A shift to Eastern Europe and emerging markets too

Yesterday, I made the case for us to be less concerned about the U.S. and even Western Europe, but to be very concerned about a slowdown in Asia. The reasons for this are simple: most analysts now understand the extent of problems in the U.S. and Western Europe.

This, is part of the reason I am more optimistic about financial markets in Europe and the U.S. I am even bullish on some sectors of those economies despite the slowdown. However, less is known outside of the U.S. and Western Europe.

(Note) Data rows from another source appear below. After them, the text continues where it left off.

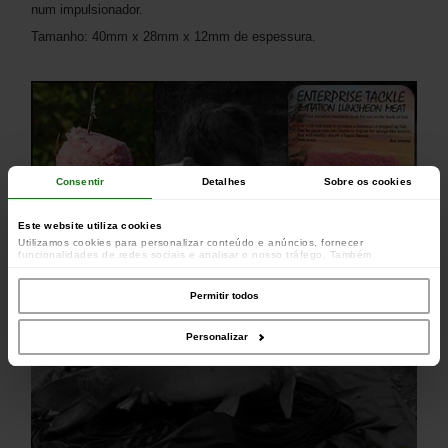
num impulsionador.
Tamanho: 40mm x 28mm x 12mm de espessura.
Consentir
Detalhes
Sobre os cookies
Este website utiliza cookies
Utilizamos cookies para personalizar conteúdo e anúncios, fornecer
funcionalidades de redes sociais e analisar o nosso tráfego. Também
partilhamos informações acerca da sua utilização do site com os nossos
parceiros de redes sociais, de publicidade e de análise, que as podem combinar
com outras informações que lhes forneceu ou recolhidas por estes a partir da
Permitir todos
sua utilização dos respetivos serviços.
Personalizar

Expectations are too high and disappointment is likely.

Today, I want to continue the theme of looking outside Europe and North America, but this time I want to focus on Eastern Europe and Emerging Markets. And to get right to the point, these areas will see a very marked slowdown, leading to very hard landings in some cases.

We have seen what can happen in a small country like Iceland when the macroeconomic data show an economy out of control. Iceland was the first small country to melt down because it had the biggest imbalance with its gaping 14.6% current account deficit. The results are especially dire for these small nations because they do not have the world’s reserve currency like the United States does. And, thus, they are more likely to feel the full force of a loss of confidence.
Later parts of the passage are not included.